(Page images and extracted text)
--*--
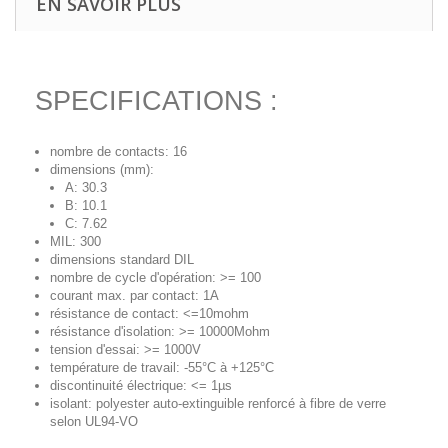
EN SAVOIR PLUS
SPECIFICATIONS :
nombre de contacts: 16
dimensions (mm):
A: 30.3
B: 10.1
C: 7.62
MIL: 300
dimensions standard DIL
nombre de cycle d'opération: >= 100
courant max. par contact: 1A
résistance de contact: <=10mohm
résistance d'isolation: >= 10000Mohm
tension d'essai: >= 1000V
température de travail: -55°C à +125°C
discontinuité électrique: <= 1µs
isolant: polyester auto-extinguible renforcé à fibre de verre
selon UL94-VO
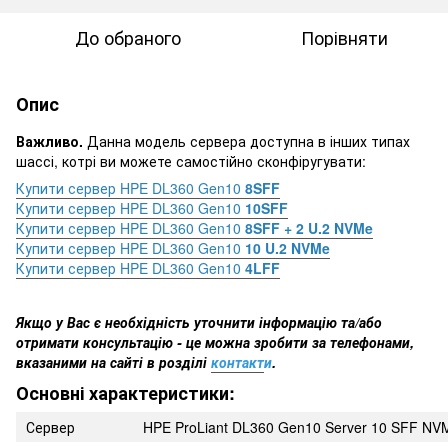
До обраного
Порівняти
Опис
Важливо.
Данна модель сервера доступна в інших типах
шассі, котрі ви можете самостійно сконфіругувати:
Купити сервер HPE DL360 Gen10
8SFF
Купити сервер HPE DL360 Gen10
10SFF
Купити сервер HPE DL360 Gen10
8SFF + 2 U.2 NVMe
Купити сервер HPE DL360 Gen10
10 U.2 NVMe
Купити сервер HPE DL360 Gen10
4LFF
Якщо у Вас є необхідність уточнити інформацію та/або
отримати консультацію - це можна зробити за телефонами,
вказаними на сайті в розділі
контакт
и
.
Основні характеристики:
Сервер
HPE ProLiant DL360 Gen10 Server 10 SFF NV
--*--
### Exercise goal
Omitting the images, transcribe every record exactly.

### Answer box
EN SAVOIR PLUS
SPECIFICATIONS :
nombre de contacts: 16
dimensions (mm):
A: 30.3
B: 10.1
C: 7.62
MIL: 300
dimensions standard DIL
nombre de cycle d'opération: >= 100
courant max. par contact: 1A
résistance de contact: <=10mohm
résistance d'isolation: >= 10000Mohm
tension d'essai: >= 1000V
température de travail: -55°C à +125°C
discontinuité électrique: <= 1µs
isolant: polyester auto-extinguible renforcé à fibre de verre
selon UL94-VO
До обраного
Порівняти
Опис
Важливо.
Данна модель сервера доступна в інших типах
шассі, котрі ви можете самостійно сконфіругувати:
Купити сервер HPE DL360 Gen10
8SFF
Купити сервер HPE DL360 Gen10
10SFF
Купити сервер HPE DL360 Gen10
8SFF + 2 U.2 NVMe
Купити сервер HPE DL360 Gen10
10 U.2 NVMe
Купити сервер HPE DL360 Gen10
4LFF
Якщо у Вас є необхідність уточнити інформацію та/або
отримати консультацію - це можна зробити за телефонами,
вказаними на сайті в розділі
контакт
и
.
Основні характеристики:
Сервер
HPE ProLiant DL360 Gen10 Server 10 SFF NV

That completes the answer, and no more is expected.